Collectors, don’t get your hopes up. Sure, it’s a vintage 1966 Plymouth Fury III convertible with all original parts. And, it boasts a brand new paint job. But for Mona Groban, it’s not about the car — it’s about art.
When Mona bought it in 2002, she had absolutely no interest in wading into the heady world of vintage collectibles. She was simply looking for a large canvas, preferably one she could paint and take with her wherever she went. The Fury was the biggest, cheapest thing she could find.
It was a logical choice for something to get around in when Mona decided to move from the cold winters of Milwaukee to the warmth of the Outer Banks. What could be better than a large “beachmobile” with lots of paintable all-white sheet metal?
“I didn’t want something ordinary that everybody else drives. I was moving to the beach and I needed a car. It was old. It was funky. It was affordable. It was a convertible,” Mona says.
Mona is an artist, specializing in hand-painted shoes, clothing and accessories. She hand paints in a style that can be best described as something between Pop art and the Beatles’ Yellow Submarine.
Nothing dark, deep or provocative. Just colorful, fanciful, playful and joyous, filled with whimsical flowers, patterns, circles, squares, stripes, polka dots and swirls, all painted in vivid, deeply contrasting blues, purples, lavenders, chartreuses, reds, aquamarines, blacks, whites and greens.

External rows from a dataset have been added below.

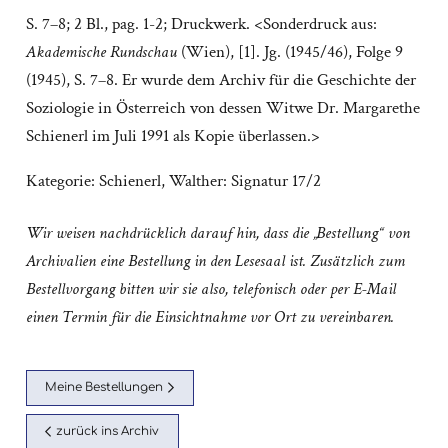
S. 7–8; 2 Bl., pag. 1-2; Druckwerk. <Sonderdruck aus:
Akademische Rundschau
(Wien), [1]. Jg. (1945/46), Folge 9
(1945), S. 7–8. Er wurde dem Archiv für die Geschichte der
Soziologie in Österreich von dessen Witwe Dr. Margarethe
Schienerl im Juli 1991 als Kopie überlassen.>
Kategorie:
Schienerl, Walther: Signatur 17/2
Wir weisen nachdrücklich darauf hin, dass die „Bestellung“ von
Archivalien eine Bestellung in den Lesesaal ist. Zusätzlich zum
Bestellvorgang bitten wir sie also, telefonisch oder per E-Mail
einen Termin für die Einsichtnahme vor Ort zu vereinbaren.
Meine Bestellungen
zurück ins Archiv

Mona doesn’t stop with shoes, handbags, and clothes; virtually anything can end up as a potential canvas for her colorful visions: walls, chairs, sofas, floors, picket fences, house and garage exteriors. And, of course, the Fury, which incorporates the colors and designs used in her other art.
As she drove her Fury from Milwaukee to the Outer Banks, Mona studied the various areas of the car — hood, trunk, side-panels — and visualized what sort of patterns and colors would look best on a particular part. She decided that Zebra stripes, for example, would look great on the hood. Since she was near the ocean, the sides were painted with wavy blue swirls and leaves, the trunk golden with her signature patterns and shapes.

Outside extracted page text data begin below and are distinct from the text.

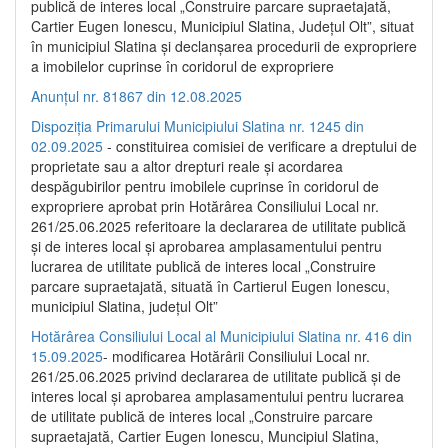
publică de interes local „Construire parcare supraetajată,
Cartier Eugen Ionescu, Municipiul Slatina, Județul Olt”, situat
în municipiul Slatina și declanșarea procedurii de expropriere
a imobilelor cuprinse în coridorul de expropriere
Anunțul nr. 81867 din 12.08.2025
Dispoziția Primarului Municipiului Slatina nr. 1245 din
02.09.2025
- constituirea comisiei de verificare a dreptului de
proprietate sau a altor drepturi reale și acordarea
despăgubirilor pentru imobilele cuprinse în coridorul de
expropriere aprobat prin Hotărârea Consiliului Local nr.
261/25.06.2025 referitoare la declararea de utilitate publică
și de interes local și aprobarea amplasamentului pentru
lucrarea de utilitate publică de interes local „Construire
parcare supraetajată, situată în Cartierul Eugen Ionescu,
municipiul Slatina, județul Olt”
Hotărârea Consiliului Local al Municipiului Slatina nr. 416 din
15.09.2025
- modificarea Hotărârii Consiliului Local nr.
261/25.06.2025 privind declararea de utilitate publică și de
interes local și aprobarea amplasamentului pentru lucrarea
de utilitate publică de interes local „Construire parcare
supraetajată, Cartier Eugen Ionescu, Muncipiul Slatina,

You would think with all the thought put into her design, Mona would carefully select a cutting-edge automotive lacquer and apply it with the precision tools found in body shops. Nope. Her paint and tools of choice: ordinary, everyday house paint and good old fashioned paint brushes. “I painted it because it’s a white car with rust spots. In the winter after I moved, I used a free weekend to paint a little cottage. I had this left over house paint and I just parked the Fury out in the sun and painted it.”
She drives her car regularly, turning art theory on its head. With Mona, function follows form. “It’s huge and I use it to take the garbage to the dump. That trunk … you could fit like a family of six in that trunk. I use it to do errands in the summer. I go to the grocery, the garden center. What everybody else does in a car. I don’t use it much in the winter because it doesn’t have a window in the back. I cut the window out. It was plastic and it turned yellow and I couldn’t see through it.”

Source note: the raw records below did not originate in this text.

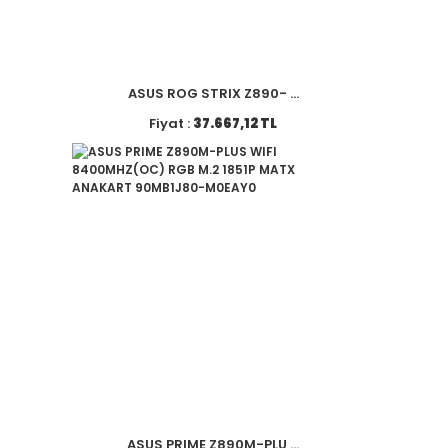
ASUS ROG STRIX Z890- ...
Fiyat :
37.667,12 TL
ASUS PRIME Z890M-PLU ...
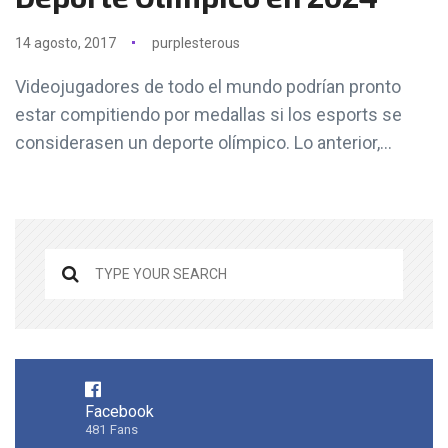
14 agosto, 2017
purplesterous
Videojugadores de todo el mundo podrían pronto
estar compitiendo por medallas si los esports se
considerasen un deporte olímpico. Lo anterior,...
Facebook
481
Fans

No matter, the Fury has proven a perfect fit. It provides basic transportation and, more importantly, serves as a moving billboard for Mona’s eclectic and colorful art. “It attracts a lot of attention. People ask me about it. It gives me a chance to tell them about what I do. People say, ‘Ooh, psychedelic.’ Everyone loves it. ‘Can I take my picture by your car?’ One person said to me, ‘That is a classic car. Why did you do that to it?’ And I said, ‘Why not?’ It makes me happy. It’s fun to drive. It’s just fun to have something other people don’t have.”